4.3. Renovarse o morir

El semestre fue salvado, ¡Ufff, qué alivio! Pero el reto continúa. La mayoría de nosotros tuvo que improvisar y proceder por medio de ensayo y error. Afortunadamente, los estudiantes comprendieron la situación y, en muchos casos, nos soportaron a pesar de todo. Pero toda experiencia que será repetida debe ser sistematizada. Es un principio elemental de la técnica y de la ciencia. Durante el semestre, nos aferramos a Classroom como tabla de salvación. Y es una buena opción si se sistematizan los procesos. Vimos como muchos estudiantes se inscribían dos o tres veces y con ello podían hacer diversas trampas pedagógicas. Durante los exámenes, los estudiantes se organizaban en grupos intercomunicados para resolver en conjunto los requerimientos del test… bueno, eso, sin contar con docentes que, por negligencia o desconocimiento, no subían a tiempo el examen o lo subían mal, etc.
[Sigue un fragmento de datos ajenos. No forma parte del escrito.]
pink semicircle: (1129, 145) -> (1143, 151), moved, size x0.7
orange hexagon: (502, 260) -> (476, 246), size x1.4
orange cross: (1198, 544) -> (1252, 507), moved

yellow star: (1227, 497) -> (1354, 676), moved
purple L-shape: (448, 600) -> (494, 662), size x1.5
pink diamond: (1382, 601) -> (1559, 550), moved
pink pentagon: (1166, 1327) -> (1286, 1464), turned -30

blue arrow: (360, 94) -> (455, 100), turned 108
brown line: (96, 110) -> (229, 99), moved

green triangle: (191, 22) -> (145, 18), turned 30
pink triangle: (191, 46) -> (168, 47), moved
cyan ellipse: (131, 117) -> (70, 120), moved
En cuanto a las clases, muchos docentes creyeron que con instruir al alumnado era suficiente. En escuetos correos enviaban los números de páginas que debían leer. Con eso creían salvado su compromiso. Otros, por medio de Facebook grababan videos en vivo y podían interactuar en tiempo real con sus alumnos. Unos más grababan videos y los enviaban. Algunos, combinaban videos con sesiones en Zoom, Meet u otra plataforma parecida. Cada cual, desde su perspectiva, tuvo aciertos y carencias. Más allá de ello, la experiencia debe ser sistematizada, socializada, consensuada. Las autoridades facultativas deben desarrollar una política inclusiva que recoja las experiencias, las evalúe y potencie las más exitosas. Debe, además, crear una dependencia de educación en línea, dotada de presupuesto, personal y quipo tecnológico para garantizar experiencias homogéneas y evitar actitudes egoístas o ególatras de los docentes en prejuicio del alumnado. Algunos docentes, por egolatría, creen su SU método es el mejor y no se toman la molestia de analizar otros ni de verificar plenamente la efectividad de estos. Otros, por egoísmo o acomodamiento, eligen la opción más fácil y no les importa si es buena o no para sus alumnos.



[1] Doctor en investigación didáctica (Universidad de Almería, España). Miembro de la Academia Guatemalteca de la Lengua. Profesor de la Universidad de San Carlos de Guatemala desde 1992.